-- Data section follows --
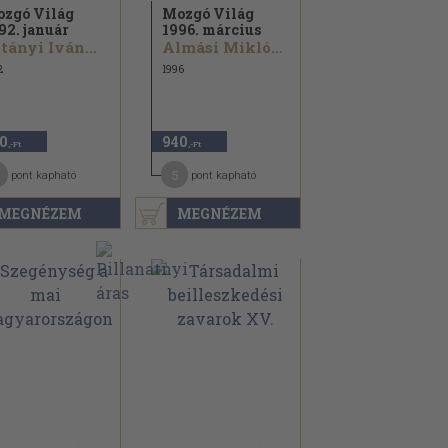
zgó Világ
Mozgó Világ
92. január
1996. március
tányi Iván...
Almási Miklós...
2
1996
0
940
,-Ft
,-Ft
5
pont kapható
pont kapható
MEGNÉZEM
MEGNÉZEM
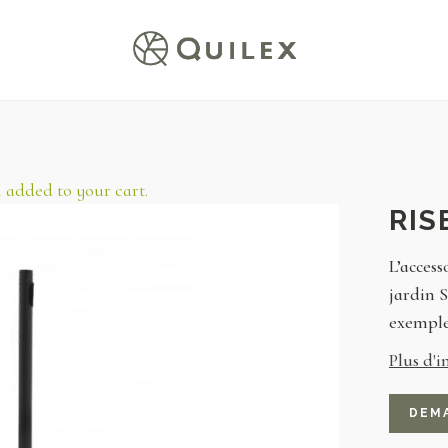
added to your cart.
RIS
L’access
jardin S
exemple
Plus d'i
DEM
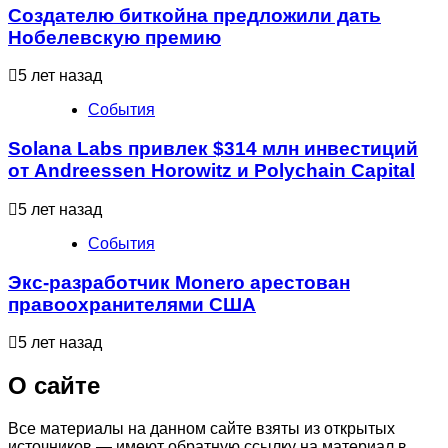
Создателю биткойна предложили дать
Нобелевскую премию
5 лет назад
События
Solana Labs привлек $314 млн инвестиций
от Andreessen Horowitz и Polychain Capital
5 лет назад
События
Экс-разработчик Monero арестован
правоохранителями США
5 лет назад
О сайте
Все материалы на данном сайте взяты из открытых
источников — имеют обратную ссылку на материал в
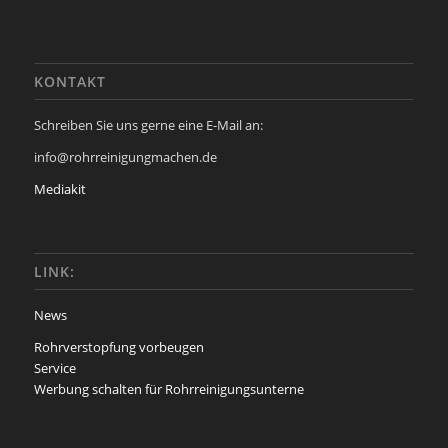
KONTAKT
Schreiben Sie uns gerne eine E-Mail an:
info@rohrreinigungmachen.de
Mediakit
LINK:
News
Rohrverstopfung vorbeugen
Service
Werbung schalten für Rohrreinigungsunterne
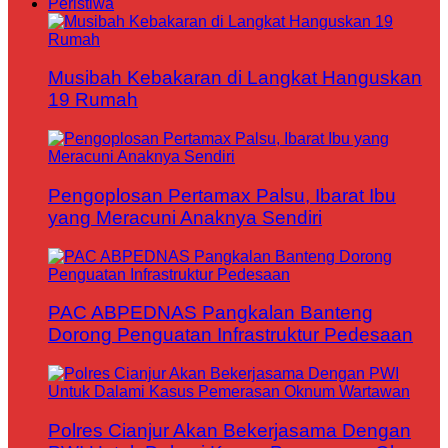
Peristiwa
Musibah Kebakaran di Langkat Hanguskan
19 Rumah
Pengoplosan Pertamax Palsu, Ibarat Ibu
yang Meracuni Anaknya Sendiri
PAC ABPEDNAS Pangkalan Banteng
Dorong Penguatan Infrastruktur Pedesaan
Polres Cianjur Akan Bekerjasama Dengan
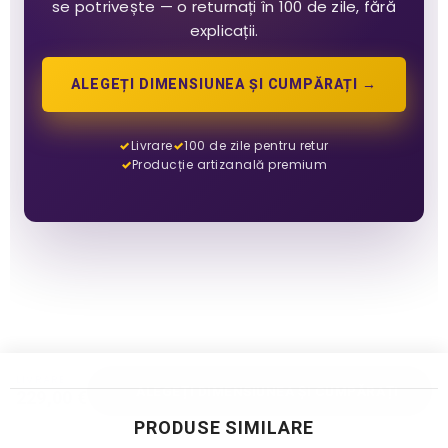
se potrivește — o returnați în 100 de zile, fără
explicații.
ALEGEȚI DIMENSIUNEA ȘI CUMPĂRAȚI →
Livrare
100 de zile pentru retur
Producție artizanală premium
LIVRARE
ALEGEȚI DIMENSIUNEA ȘI CUMPĂRAȚI
229,00 €
PRODUSE SIMILARE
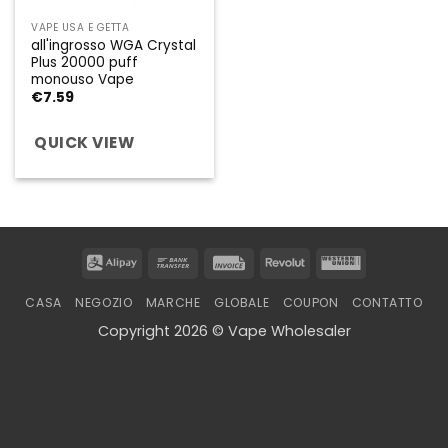
VAPE USA E GETTA
all'ingrosso WGA Crystal
Plus 20000 puff
monouso Vape
€
7.59
QUICK VIEW
Alipay
Bank
Invoice
Revolut
Western
Transfer
Union
CASA
NEGOZIO
MARCHE
GLOBALE
COUPON
CONTATTO
Copyright 2026 © Vape Wholesaler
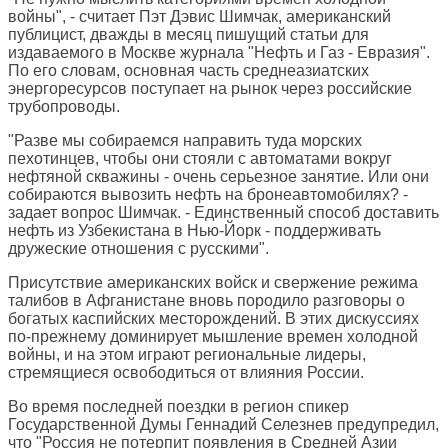
войны", - считает Пэт Дэвис Шимчак, американский
публицист, дважды в месяц пишущий статьи для
издаваемого в Москве журнала "Нефть и Газ - Евразия".
По его словам, основная часть среднеазиатских
энергоресурсов поступает на рынок через российские
трубопроводы.
"Разве мы собираемся направить туда морских
пехотинцев, чтобы они стояли с автоматами вокруг
нефтяной скважины - очень серьезное занятие. Или они
собираются вывозить нефть на бронеавтомобилях? -
задает вопрос Шимчак. - Единственный способ доставить
нефть из Узбекистана в Нью-Йорк - поддерживать
дружеские отношения с русскими".
Присутствие американских войск и свержение режима
талибов в Афганистане вновь породило разговоры о
богатых каспийских месторождений. В этих дискуссиях
по-прежнему доминирует мышление времен холодной
войны, и на этом играют региональные лидеры,
стремящиеся освободиться от влияния России.
Во время последней поездки в регион спикер
Государственной Думы Геннадий Селезнев предупредил,
что "Россия не потерпит появления в Средней Азии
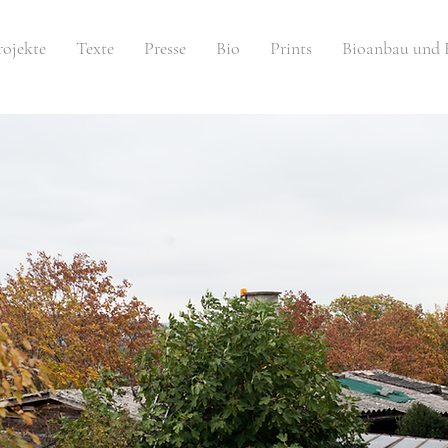
rojekte
Texte
Presse
Bio
Prints
Bioanbau und 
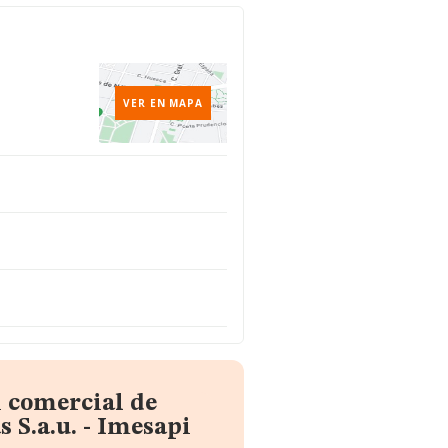
VER EN MAPA
 comercial de
 S.a.u. - Imesapi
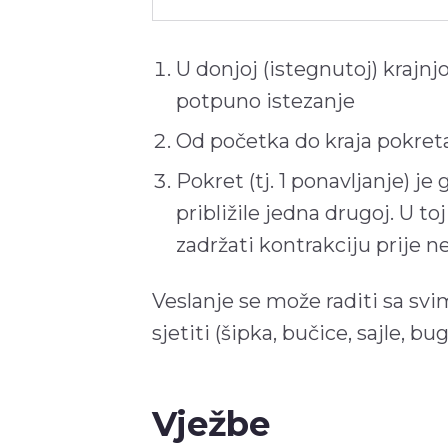
U donjoj (istegnutoj) krajnjo
potpuno istezanje
Od početka do kraja pokreta
Pokret (tj. 1 ponavljanje) j
približile jedna drugoj. U t
zadržati kontrakciju prije 
Veslanje se može raditi sa s
sjetiti (šipka, bučice, sajle, bu
Vježbe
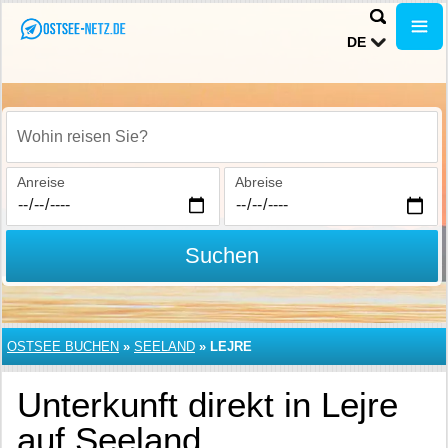
DE
Wohin reisen Sie?
Anreise
Abreise
Suchen
OSTSEE BUCHEN
»
SEELAND
»
LEJRE
Unterkunft direkt in Lejre
auf Seeland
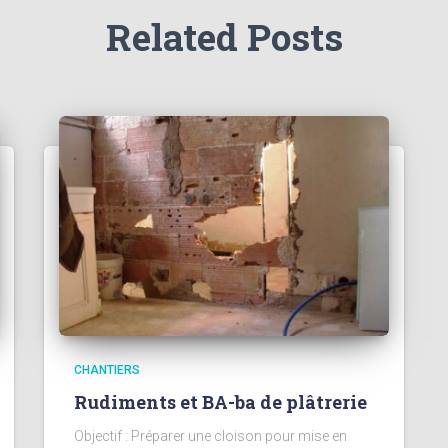
Related Posts
CHANTIERS
Rudiments et BA-ba de plâtrerie
Objectif : Préparer une cloison pour mise en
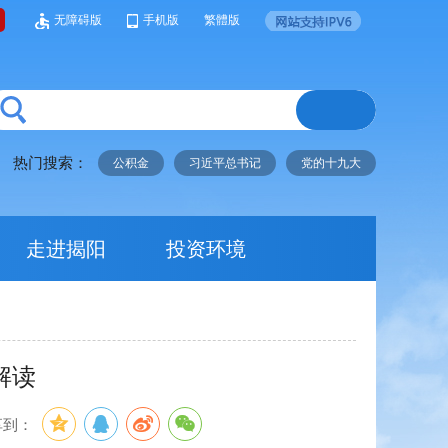
无障碍版
手机版
繁體版
热门搜索：
公积金
习近平总书记
党的十九大
走进揭阳
投资环境
解读
享到：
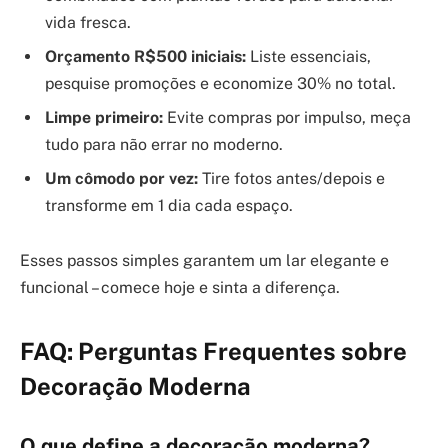
vida fresca.
Orçamento R$500 iniciais:
Liste essenciais,
pesquise promoções e economize 30% no total.
Limpe primeiro:
Evite compras por impulso, meça
tudo para não errar no moderno.
Um cômodo por vez:
Tire fotos antes/depois e
transforme em 1 dia cada espaço.
Esses passos simples garantem um lar elegante e
funcional – comece hoje e sinta a diferença.
FAQ: Perguntas Frequentes sobre
Decoração Moderna
O que define a decoração moderna?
-- Data section concluded --
What is expected: With pictures excluded, reproduce exactly the lines above from the one containing "PAC ABPEDNAS Pangkalan Banteng" down to the one containing "нефть из Узбекистана", those two included.

Output below:
PAC ABPEDNAS Pangkalan Banteng
Dorong Penguatan Infrastruktur Pedesaan
Polres Cianjur Akan Bekerjasama Dengan
se potrivește — o returnați în 100 de zile, fără
explicații.
ALEGEȚI DIMENSIUNEA ȘI CUMPĂRAȚI →
Livrare
100 de zile pentru retur
Producție artizanală premium
LIVRARE
ALEGEȚI DIMENSIUNEA ȘI CUMPĂRAȚI
229,00 €
PRODUSE SIMILARE
VAPE USA E GETTA
all'ingrosso WGA Crystal
Plus 20000 puff
monouso Vape
€
7.59
QUICK VIEW
Alipay
Bank
Invoice
Revolut
Western
Transfer
Union
CASA
NEGOZIO
MARCHE
GLOBALE
COUPON
CONTATTO
Copyright 2026 © Vape Wholesaler
войны", - считает Пэт Дэвис Шимчак, американский
публицист, дважды в месяц пишущий статьи для
издаваемого в Москве журнала "Нефть и Газ - Евразия".
По его словам, основная часть среднеазиатских
энергоресурсов поступает на рынок через российские
трубопроводы.
"Разве мы собираемся направить туда морских
пехотинцев, чтобы они стояли с автоматами вокруг
нефтяной скважины - очень серьезное занятие. Или они
собираются вывозить нефть на бронеавтомобилях? -
задает вопрос Шимчак. - Единственный способ доставить
нефть из Узбекистана в Нью-Йорк - поддерживать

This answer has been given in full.